I am, for the most part, a Stay At Home Mom. It was a decision that I made pretty willingly. Things also didn’t align in such a manner that I felt confident or comfortable enough to leave TO with any other caregiver or in a creche or daycare and hie off to work.
When the hieing off did happen, the universe conspired to have me be more grounded (the parents grounding the kids kind and not the being practical-kinds) and ultimately I circled back to home and hearth and kept my activities centered around it. The work too is something I’ve been doing while lounging in my pjs so WFH is not only a familiar concept but it’s been a way of life.
Recently TO headed back to school. It was something he was longing for. Me…not so much.
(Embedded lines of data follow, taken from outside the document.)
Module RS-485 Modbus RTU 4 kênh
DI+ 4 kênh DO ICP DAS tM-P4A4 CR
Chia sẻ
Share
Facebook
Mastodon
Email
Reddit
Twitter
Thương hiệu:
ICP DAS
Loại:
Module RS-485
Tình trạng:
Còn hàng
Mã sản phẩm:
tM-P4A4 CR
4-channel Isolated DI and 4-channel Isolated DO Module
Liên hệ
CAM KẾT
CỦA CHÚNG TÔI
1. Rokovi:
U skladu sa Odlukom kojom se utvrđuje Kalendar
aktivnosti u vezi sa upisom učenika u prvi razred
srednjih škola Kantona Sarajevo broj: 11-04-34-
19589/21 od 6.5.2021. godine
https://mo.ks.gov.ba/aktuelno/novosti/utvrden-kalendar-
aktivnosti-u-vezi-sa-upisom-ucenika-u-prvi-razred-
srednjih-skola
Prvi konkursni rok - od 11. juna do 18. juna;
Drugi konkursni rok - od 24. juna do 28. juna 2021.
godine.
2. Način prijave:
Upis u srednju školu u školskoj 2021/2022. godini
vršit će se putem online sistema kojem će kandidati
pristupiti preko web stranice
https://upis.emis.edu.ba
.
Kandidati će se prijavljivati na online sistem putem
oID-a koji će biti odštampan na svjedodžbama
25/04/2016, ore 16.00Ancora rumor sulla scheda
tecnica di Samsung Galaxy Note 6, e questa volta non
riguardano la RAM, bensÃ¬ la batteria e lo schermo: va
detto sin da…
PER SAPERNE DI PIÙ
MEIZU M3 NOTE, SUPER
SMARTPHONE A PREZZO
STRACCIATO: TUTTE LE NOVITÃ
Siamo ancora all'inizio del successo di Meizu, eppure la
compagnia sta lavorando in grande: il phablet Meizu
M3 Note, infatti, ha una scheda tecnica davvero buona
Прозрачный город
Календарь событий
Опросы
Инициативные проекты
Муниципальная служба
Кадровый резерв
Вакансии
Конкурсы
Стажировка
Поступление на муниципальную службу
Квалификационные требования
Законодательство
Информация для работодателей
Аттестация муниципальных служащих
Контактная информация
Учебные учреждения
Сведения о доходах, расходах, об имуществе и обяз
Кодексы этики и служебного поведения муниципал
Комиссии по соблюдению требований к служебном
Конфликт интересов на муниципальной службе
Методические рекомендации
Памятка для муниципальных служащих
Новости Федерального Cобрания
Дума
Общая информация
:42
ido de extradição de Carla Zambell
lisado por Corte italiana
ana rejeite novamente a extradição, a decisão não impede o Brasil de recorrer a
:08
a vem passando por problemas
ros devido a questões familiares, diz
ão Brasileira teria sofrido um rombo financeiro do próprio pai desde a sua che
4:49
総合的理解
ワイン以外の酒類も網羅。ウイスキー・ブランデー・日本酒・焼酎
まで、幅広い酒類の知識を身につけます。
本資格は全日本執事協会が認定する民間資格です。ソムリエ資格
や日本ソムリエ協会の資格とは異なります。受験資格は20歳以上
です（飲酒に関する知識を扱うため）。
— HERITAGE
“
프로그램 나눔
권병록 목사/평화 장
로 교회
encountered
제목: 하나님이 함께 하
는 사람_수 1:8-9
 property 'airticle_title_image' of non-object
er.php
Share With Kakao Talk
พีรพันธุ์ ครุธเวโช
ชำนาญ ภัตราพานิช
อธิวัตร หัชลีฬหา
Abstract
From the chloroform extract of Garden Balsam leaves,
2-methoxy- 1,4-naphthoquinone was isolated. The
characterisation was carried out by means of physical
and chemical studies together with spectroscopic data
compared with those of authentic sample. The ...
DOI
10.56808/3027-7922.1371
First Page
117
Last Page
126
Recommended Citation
I figured if he gets to ride out one whole school year at home and then starts fresh for the new academic year in school, it might be an easier transition but again, universe and child conspired to do things differently so Red and I opted for in-person schooling for TO with some riders in place wrt his and our continued safety.
And believe you me, within 2 days of school starting, the whining started too. Not that it ever ended properly; some of us are born whiners and continue to whine till Doomsday hits and even then, we go whining into the Great Unknown.
Barring the first two days of school where the former lump jumped out of bed, brushed, bathed and tackled his morning routine with alacrity, we were back to the “pleasantness” of an early morning routine where the mother dons on the persona of the Wicked Witch of the West and drags an innocent Dorothy, I mean TO, out from the warm comforts of his covers and into the cold, hard, unforgiving world of sunshine, cold bathroom tiles and mandated personal hygiene. I mean what could be worse?! Plenty as my kid puts it…
Imagine having to bathe every day, like clockwork, before leaving the house. Because unlike over Google Meets, here people can actually smell you. And the fact that they *can* smell you is a cause for concern.
Imagine having to comb your hair because again, unlike over Google Meets, they can actually see the birds nest you’re lovingly cultivating in that mess on top of your head!
And the list goes on. Needing clean underwear because going commando is no longer an option or that grunting as a response will no longer be acceptable while answering the roll call…the world is full of a minefield for a kid heading back to school. And the worst of it is probably the uniforms that are collared, starched and make little hoodlums look presentable and not like they got dressed in the dark while suffering from color blindness in the process.
Today the brat got to take a day off from school to participate in a sporting event. I dropped him and his teammates to a location a bit far from home and was navigating my way back with the help of Google Maps when I realised that Ms.Google Maps Voice has a bit of an attitude. She’ll start with a nice even tone when saying “Take the next right” and if that right isn’t taken within a second of the words leaving her automated voice box, the next time she speaks to you it’s with the subtext of “take the right turn already you moron!”
Never a dull moment- that’s the crux of a S.A.H.M’s day!